Foundation Level Exam

Question 1

HAAS

Answer 1

House As A System: building concept defines a house as an energy system made up of four interdependent components.

A. Environment
B. Building Envelope
C. Mechanical Systems
D. Occupant Activities

Question 2

What are the HAAS principles?

Answer 2

Four HAAS elements work-balance, in order to:

A. provide affordable shelter (doesn’t exist)
B.Occupant Health and Safety
C.Minimize energy consumption
D. Minimize environmental impact

Question 3

Thermal Comfort Factors?

Answer 3

A. Temperature
B. Humidity Levels
C. Air Movement
D. Surface temperature (mean radiant temperature - MRT)

Question 4

Impact Occupant Behaviour

Answer 4

A. Moisture Added
B. Ventiliation Requirements
C. Internal heat gain
D. Increase electrical loads, water and energy use

Question 5

What are the conditions that cause Heat Flow?

Answer 5

Conduction
Convection
Radiation

Question 6

Define Conduction.

Answer 6

Transfer of heat across a temperature gradient: warm –> cool

In houses, conduction happens between solid objects in direct contact.

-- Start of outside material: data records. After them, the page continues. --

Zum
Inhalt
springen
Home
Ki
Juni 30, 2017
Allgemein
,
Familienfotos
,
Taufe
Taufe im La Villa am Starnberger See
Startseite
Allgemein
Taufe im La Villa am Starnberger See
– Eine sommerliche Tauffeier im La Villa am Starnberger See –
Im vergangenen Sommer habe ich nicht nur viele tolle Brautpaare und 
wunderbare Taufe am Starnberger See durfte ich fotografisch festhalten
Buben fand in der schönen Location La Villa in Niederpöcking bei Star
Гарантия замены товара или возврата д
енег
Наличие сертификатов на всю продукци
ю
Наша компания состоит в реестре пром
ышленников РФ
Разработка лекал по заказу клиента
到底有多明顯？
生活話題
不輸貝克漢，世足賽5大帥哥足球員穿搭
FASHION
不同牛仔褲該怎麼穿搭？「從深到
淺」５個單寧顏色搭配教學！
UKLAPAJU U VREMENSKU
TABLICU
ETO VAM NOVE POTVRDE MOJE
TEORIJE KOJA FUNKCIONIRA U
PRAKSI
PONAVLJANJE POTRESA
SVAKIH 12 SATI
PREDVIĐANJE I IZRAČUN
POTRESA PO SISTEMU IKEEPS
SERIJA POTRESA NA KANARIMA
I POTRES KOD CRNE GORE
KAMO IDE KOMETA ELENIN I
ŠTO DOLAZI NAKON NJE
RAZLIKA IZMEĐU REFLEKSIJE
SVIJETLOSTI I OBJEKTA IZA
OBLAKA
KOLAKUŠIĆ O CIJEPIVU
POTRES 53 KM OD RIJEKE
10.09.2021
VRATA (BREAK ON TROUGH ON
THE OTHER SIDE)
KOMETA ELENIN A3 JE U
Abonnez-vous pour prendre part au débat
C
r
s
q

The rate of heat transfer depends on temp. difference between surfaces and R-Value of material

Question 7

Define Convection.

Answer 7

Transfer of heat by circulation of currents from one part to another, in a gas or liquid.

In houses, convection circulates from warm side of wall to cold side of wall, resulting in heat transfer.

Mixing warm and cold air also transfers heat.

Examples: condensation on window with cold outside temp
condensation when cooking with poor ventilation

Question 8

Define radiation.

Answer 8

Energy emitted as particles or waves that are absorbed by another body.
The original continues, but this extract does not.